→ **TASK ITEM**:
As you work through the listing below, copy each line exactly and drop the images.

→ **DATA FOR PROCESSING**:
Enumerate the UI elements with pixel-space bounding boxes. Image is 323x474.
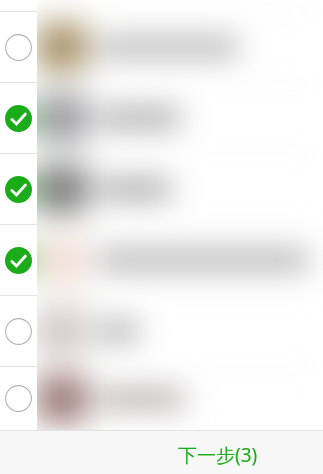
button[interactable] (0, 225, 37, 295)
staticText: 下一步(3) (178, 442, 258, 468)
button[interactable] (0, 12, 37, 82)
button[interactable] (0, 296, 37, 366)
button[interactable] (0, 83, 37, 153)
button[interactable] (0, 367, 37, 430)
button[interactable] (0, 154, 37, 224)
button[interactable]: 下一步(3) (161, 431, 274, 474)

→ **RESULT**:
Enumerate the UI elements with pixel-space bounding boxes. Image is 323x474.
button[interactable] (0, 225, 37, 295)
staticText: 下一步(3) (178, 442, 258, 468)
button[interactable] (0, 12, 37, 82)
button[interactable] (0, 296, 37, 366)
button[interactable] (0, 83, 37, 153)
button[interactable] (0, 367, 37, 430)
button[interactable] (0, 154, 37, 224)
button[interactable]: 下一步(3) (161, 431, 274, 474)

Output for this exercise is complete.